The magnetic driving member 30 of the present invention can have different embodiments. Fig. 16 shows a perspective view of the energy saving member of embodiment 8 of the present creation. Fig. 17 shows a perspective view of the energy saving member of embodiment 9 of the present invention.

Most of the elements of embodiments 8 and 9 can be adapted to the aspects of embodiments 1 to 7, with the only difference being the change of the magnetic driving member 30. The magnetic driving member 30 of embodiments 8 and 9 is an annular electromagnet and is fixedly disposed on the first side plate 2 and the second side plate 3. In addition, the magnetic driving member 30 of embodiments 8 and 9 is larger than the economizer wheel 10, so the magnetic driving member 30 can surround the entire economizer wheel 10, and therefore the first permanent magnet pieces 21 and the second permanent magnet pieces 23 are also surrounded by the magnetic driving member 30.

Since the magnetic driving member 30 of embodiments 8 and 9 can completely surround the entire energy-saving runner 10, the magnetic force acting between the upper portions of the first permanent magnet piece 21 and the second permanent magnet piece 23 (i.e. the direction toward the magnetic driving member 30) and the magnetic driving member 30 is also generated, and therefore, any position on the first permanent magnet piece 21 and the second permanent magnet piece 23 can generate enough magnetic force acting with the magnetic driving member 30, so that the energy-saving effect of the energy-saving member 1 can be further improved.

In the embodiment 8, the annular magnetic driver 30 is configured as a polygonal ring structure, while in the embodiment 9, the annular magnetic driver 30 is configured as a circular ring structure. The magnetic drive 30 of the present invention is not limited thereto.

The magnetic driving member 30 of the other embodiments can be changed to the aspects of the embodiments 8 or 9 as long as it can be realized.

Efficiency of energy-saving member

Table 1 shows the results of experiments performed on the motor of the present invention in examples 1, 2 and 3 and a conventional motor (comparative example 1), and it should be noted that the experiments are influenced by the current environment. As shown in table 1, the embodiments 1, 2 and 3 of the present invention can effectively save power and increase efficiency, and the input of less power can maintain the same output power and increase torque output, so that the energy saving member for a power source of the present invention can effectively increase efficiency, increase output torque, or save energy, thereby increasing the application range and greatly saving energy.

TABLE 1

Although the present disclosure has been described with respect to several embodiments, it should be understood that many other modifications and variations are possible without departing from the spirit of the present disclosure and scope of the claims.

Claims (22)

1. An energy saving component for a power source, comprising:

an energy-saving rotary wheel which is pivoted to a first side plate and a second side plate through an axle center and is provided with an outer surface, wherein the axle center is connected with an external rotating shaft and is driven by the external rotating shaft to rotate;

a first permanent magnet sheet and a second permanent magnet sheet which are respectively arranged on the outer surface;

at least one magnetic driving piece which is arranged corresponding to the outer surface and is connected with an external generator or an external power supply;

the at least one magnetic driving piece generates a magnetic force effect with the first permanent magnet piece and the second permanent magnet piece after being electrified.

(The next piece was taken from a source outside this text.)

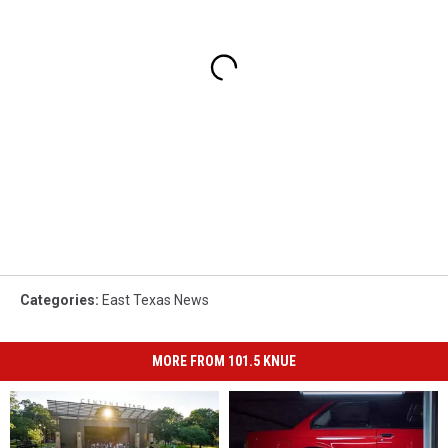
Categories
:
East Texas News
MORE FROM 101.5 KNUE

2. The energy-saving component of claim 1, wherein the energy-saving wheel further comprises a first side cover plate and a second side cover plate opposite to the first side cover plate, the first permanent magnet piece is adjacent to the first side cover plate, and the second permanent magnet piece is adjacent to the second side cover plate.

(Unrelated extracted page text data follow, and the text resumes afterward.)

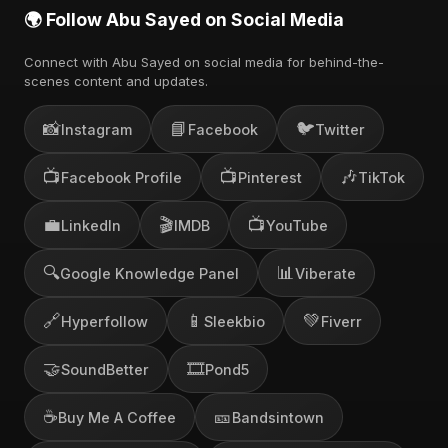
🌍 Follow Abu Sayed on Social Media
Connect with Abu Sayed on social media for behind-the-
scenes content and updates.
📸
📘
🐦
Instagram
Facebook
Twitter
📺
📺
🎶
Facebook Profile
Pinterest
TikTok
💼
🎬
📺
LinkedIn
IMDB
YouTube
🔍
📊
Google Knowledge Panel
Viberate
🔗
📱
💚
Hyperfollow
Sleekbio
Fiverr
🤝
🎞️
SoundBetter
Pond5
☕
🎫
Buy Me A Coffee
Bandsintown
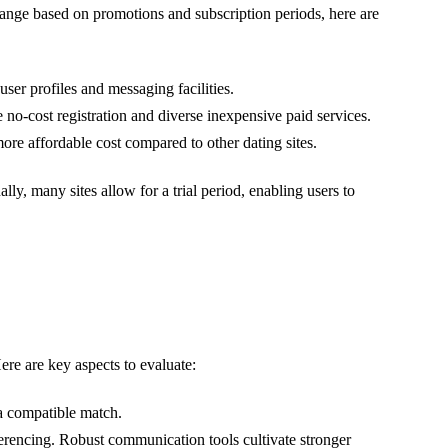
change based on promotions and subscription periods, here are
ser profiles and messaging facilities.
o-cost registration and diverse inexpensive paid services.
ore affordable cost compared to other dating sites.
ally, many sites allow for a trial period, enabling users to
Here are key aspects to evaluate:
 a compatible match.
erencing. Robust communication tools cultivate stronger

3. The energy saving member as claimed in claim 2, further comprising: a first coil, a first power generating component, a second coil and a second power generating component, wherein the first coil is disposed inside the energy-saving rotating wheel and adjacent to the first permanent magnet piece, the first power generating component is connected to the first coil, the first power generating component is disposed inside the energy-saving rotating wheel or outside the energy-saving rotating wheel, the second coil is disposed inside the energy-saving rotating wheel and adjacent to the second permanent magnet piece, the second power generating component is connected to the second coil energy-saving rotating wheel, the second power generating component is disposed inside the energy-saving rotating wheel or outside the energy-saving rotating wheel, and the at least one magnetic driving component comprises a swinging shaft, the swinging shaft comprises a first driving magnet, and the swinging shaft continuously swings along a specific direction after being electrified, wherein the swinging shaft generates a magnetic action with the first permanent magnet piece and the second permanent magnet piece after being electrified, and the first power generating component sends a current through the first coil, the first coil generates a magnetic field for strengthening the magnetic force of the first permanent magnet piece, and the second power generation piece sends a current to pass through the second coil, so that the second coil generates a magnetic field for adding the magnetic force of the second permanent magnet piece.

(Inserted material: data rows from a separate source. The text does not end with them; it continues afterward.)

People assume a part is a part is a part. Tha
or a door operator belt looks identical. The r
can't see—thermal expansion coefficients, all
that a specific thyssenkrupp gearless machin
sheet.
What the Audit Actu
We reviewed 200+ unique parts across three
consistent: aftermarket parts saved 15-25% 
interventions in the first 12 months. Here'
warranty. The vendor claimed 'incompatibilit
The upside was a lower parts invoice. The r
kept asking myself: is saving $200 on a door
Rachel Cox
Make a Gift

4. The energy saving member according to claim 3, wherein a stacking direction of the first coil and the second coil is orthogonal to a side view direction, wherein the side view direction is defined as a direction from the first side plate toward the second side plate.

5. The energy-saving member of claim 3, wherein a first power generating permanent magnet is disposed on a side of the first side plate facing the energy-saving wheel, a second power generating permanent magnet is disposed on a side of the second side plate facing the energy-saving wheel, the first power generating permanent magnet and the second power generating permanent magnet are disposed opposite to each other, and the first power generating element and the second power generating element are a magnetic power generating element, wherein when the energy-saving wheel rotates, a magnetic field between the first power generating permanent magnet and the first power generating element changes, and a magnetic field between the second power generating permanent magnet and the second power generating element changes, so that the first power generating element and the second power generating element generate induced currents respectively.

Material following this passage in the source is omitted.